48,015 → 0: Antibacterial discovery is hard. Really, really hard.

Dear All (and with thanks to Patricia Bradford for co-authoring this newsletter),

When you are seeking novelty, antibacterial discovery is hard … really, really, REALLY hard. And it gets even harder if you want activity vs. Gram-negative bacteria. As the latest proof of this, a paper from GARDP’s Blasco et al. describing use of an HTS (High-Throughput Screen) shows us (again) how hard this is. Here are the links you need:

  • [the new paper] Blasco, Jang, Terauchi, Kobayashi, Suzuki, Akao, et al. “High-throughput screening of small-molecules libraries identified antibacterials against clinically relevant multidrug-resistant A. baumannii and K. pneumoniae.” EBioMedicine. 2024 Mar 22;102:105073. https://doi.org/10.1016/j.ebiom.2024.105073.
  • [overview of the general problem and of the results of 65 HTS campaigns at AZ] Perros M. “Infectious disease. A sustainable model for antibiotics.” Science. 2015 Mar 6;347(6226):1062-4. https://doi.org/10.1126/science.aaa3048.
  • [deep dive into the data on 65 HTS campaigns at AZ] Tommasi, Brown, Walkup, Manchester, and Miller. “ESKAPEing the labyrinth of antibacterial discovery.” Nat Rev Drug Discov. 2015 Aug;14(8):529-42. https://doi.org/10.1038/nrd4572.
  • [important prior paper reporting on 70 HTS campaigns at GSK] Payne, Gwynn, Holmes, and Pompliano. “Drugs for bad bugs: confronting the challenges of antibacterial discovery.” Nat Rev Drug Discov. 2007 Jan;6(1):29-40. https://doi.org/10.1038/nrd2201.
  • [great general survey of discovery challenges] McDowell, Quinn, Leeds, Silverman, and Silver. “Perspective on Antibacterial Lead Identification Challenges and the Role of Hypothesis-Driven Strategies.” SLAS DISCOVERY: Advancing the Science of Drug Discovery. 2019;24(4):440-456. https://doi.org/10.1177/2472555218818786.

The paper from Blasco et al. is readily summarized:

  • 48,015 small molecule compounds contributed by colleagues at Takeda, Eisai, and Daiichi Sakyo (thank you!!) were selected for screening. Of these, the compounds from Takeda and Eisai (38,415 compounds) were selected based on current understanding of physicochemical parameters (the “eNTRy rules”) suggesting the compounds would enter and then be retained in Gram-negative bacteria.
    • Important point: Those 48,015 compounds were not just a random collection of molecules!
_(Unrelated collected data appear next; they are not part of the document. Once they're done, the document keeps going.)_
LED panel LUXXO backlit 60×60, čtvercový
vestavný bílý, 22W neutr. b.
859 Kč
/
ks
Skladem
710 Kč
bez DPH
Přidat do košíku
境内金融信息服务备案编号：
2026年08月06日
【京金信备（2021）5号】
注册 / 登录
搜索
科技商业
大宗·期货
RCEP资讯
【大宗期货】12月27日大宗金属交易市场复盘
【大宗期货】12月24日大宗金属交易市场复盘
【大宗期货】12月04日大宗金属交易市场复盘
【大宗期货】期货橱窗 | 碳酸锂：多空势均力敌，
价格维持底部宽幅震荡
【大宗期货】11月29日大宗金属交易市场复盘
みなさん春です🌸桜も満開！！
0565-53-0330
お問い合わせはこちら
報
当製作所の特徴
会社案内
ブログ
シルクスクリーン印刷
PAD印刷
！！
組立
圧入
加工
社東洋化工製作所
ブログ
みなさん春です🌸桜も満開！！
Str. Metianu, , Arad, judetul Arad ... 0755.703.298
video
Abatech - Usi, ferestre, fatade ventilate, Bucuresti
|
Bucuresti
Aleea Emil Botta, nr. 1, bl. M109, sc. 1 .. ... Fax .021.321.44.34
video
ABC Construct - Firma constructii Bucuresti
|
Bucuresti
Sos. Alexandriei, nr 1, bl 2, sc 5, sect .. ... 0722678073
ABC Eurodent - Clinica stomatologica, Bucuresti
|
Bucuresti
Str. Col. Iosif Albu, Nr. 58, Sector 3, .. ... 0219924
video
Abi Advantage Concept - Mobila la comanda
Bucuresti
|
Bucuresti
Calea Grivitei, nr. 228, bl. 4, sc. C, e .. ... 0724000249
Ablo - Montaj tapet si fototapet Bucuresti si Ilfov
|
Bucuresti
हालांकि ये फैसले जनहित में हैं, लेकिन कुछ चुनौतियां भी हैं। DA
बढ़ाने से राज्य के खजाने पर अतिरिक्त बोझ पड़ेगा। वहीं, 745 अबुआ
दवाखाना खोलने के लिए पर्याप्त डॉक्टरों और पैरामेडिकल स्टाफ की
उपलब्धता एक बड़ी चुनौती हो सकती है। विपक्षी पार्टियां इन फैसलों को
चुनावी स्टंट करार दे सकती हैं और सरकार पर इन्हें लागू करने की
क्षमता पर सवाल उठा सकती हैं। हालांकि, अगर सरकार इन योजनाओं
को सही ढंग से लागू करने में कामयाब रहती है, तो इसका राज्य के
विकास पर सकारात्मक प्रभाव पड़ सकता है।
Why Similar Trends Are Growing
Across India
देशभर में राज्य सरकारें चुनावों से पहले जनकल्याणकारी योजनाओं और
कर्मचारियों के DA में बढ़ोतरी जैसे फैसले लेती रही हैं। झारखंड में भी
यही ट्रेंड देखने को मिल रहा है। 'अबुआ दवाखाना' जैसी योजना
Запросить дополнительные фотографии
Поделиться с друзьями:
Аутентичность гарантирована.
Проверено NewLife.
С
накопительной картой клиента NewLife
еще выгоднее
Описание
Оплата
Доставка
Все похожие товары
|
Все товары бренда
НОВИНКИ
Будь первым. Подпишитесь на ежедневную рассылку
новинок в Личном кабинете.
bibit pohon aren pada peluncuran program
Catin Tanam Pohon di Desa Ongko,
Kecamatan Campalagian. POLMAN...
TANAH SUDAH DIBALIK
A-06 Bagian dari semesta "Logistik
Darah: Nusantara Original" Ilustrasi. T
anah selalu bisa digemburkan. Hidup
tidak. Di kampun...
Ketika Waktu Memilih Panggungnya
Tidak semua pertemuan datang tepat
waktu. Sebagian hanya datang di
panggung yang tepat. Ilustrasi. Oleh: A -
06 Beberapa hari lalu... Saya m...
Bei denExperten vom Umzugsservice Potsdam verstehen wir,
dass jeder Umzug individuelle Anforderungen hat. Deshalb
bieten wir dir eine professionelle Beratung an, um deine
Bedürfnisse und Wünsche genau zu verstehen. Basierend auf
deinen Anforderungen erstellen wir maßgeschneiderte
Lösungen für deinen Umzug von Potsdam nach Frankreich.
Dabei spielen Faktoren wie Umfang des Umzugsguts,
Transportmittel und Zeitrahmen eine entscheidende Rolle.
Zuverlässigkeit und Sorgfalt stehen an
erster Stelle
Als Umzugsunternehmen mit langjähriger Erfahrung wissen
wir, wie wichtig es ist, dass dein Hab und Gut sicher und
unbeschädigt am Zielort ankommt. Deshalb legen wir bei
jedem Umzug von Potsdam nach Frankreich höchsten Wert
Rather, they were a selected and curated subset of larger compound libraries at the companies — the authors sought to increase their chance of success before doing the HTS by applying best current knowledge (for the rules used, see Richter et al. from 2017 & 2018: https://doi.org/10.1038/nature22308 and https://doi.org/10.1111/nyas.13598).
  • Using a whole cell screen (live bacteria in suspension tested in an HTS using the principles of EUCAST susceptibility methods to assay individual compounds in 384-well plates), the compounds were screened for activity vs. XDR Acinetobacter baumannii and MDR Klebsiella pneumoniae. See the 13 Jan 2019 newsletter entitled “Categories Of Resistance: MDR, XDR, PDR, UDR, And (New!) DTR” if you need a refresher on the ideas of XDR and MDR.
  • Drum roll…

Yup … 48,015 curated compounds at the start, two confirmed hits, but in the end none with properties suggesting that the compounds were leads (that is, none that looked as if it could be improved by further work).

Unfortunately, it is not only HTS campaigns that have been disappointing with regards to an actual drug being discovered:

  • State-of-the-art crystal structure docking was used by companies for rational drug design, again with no success with regards to identifying a clinical candidate (Franceschi and Duffy. “Structure-based drug design meets the ribosome.” Biochem Pharmacol. 2006 Mar 30;71:1016-25. https://doi.org/10.1016/j.bcp.2005.12.026).
  • An AI-based approach reported in 2020 by Stokes et al. in Nature (https://doi.org/10.1016/j.cell.2020.01.021) led to excitement about a compound (halicin) that had broad-spectrium in vitro activity but that did not have the other properties needed to make a compound a drug. See this 5-part newsletter series (21 Feb 2020 et seq.) for an extended discussion of halicin, AI-based approaches, and further work from the group behind the paper on halicin.
  • A natural product screen described in a 2015 paper in Nature by Ling et al. (https://doi.org/10.1038/nature14098) reported the discovery of texiobactin by using an innovative approach (the “iChip”) to growing otherwise uncultivatable bacteria. Texiobactin has a novel mechanism and in vitro activity vs. Gram-positives as well as Mycobacterium tuberculosis, but this product has also not advanced in the clinic.

Finally, the paucity of progressible compounds coming out of any kind of screening effort is further highlighted in two recent reviews of the area.

  • In a 2023 summary of antibiotics approved since 2000 (Shi et al.https://doi.org/10.3390/molecules28041762), only bedaquiline was discovered using a screen.
  • In a 2024 review of anti-Gram-negative agents in clinical development (Paterson, https://doi.org/10.1080/13543784.2024.2326028), none of the compounds listed as being in Phase 2 or Phase 3 represent a novel chemotype. A few of the compounds listed in Phase 1 were identified via HTS, however it is too soon to know if these will progress into efficacy studies.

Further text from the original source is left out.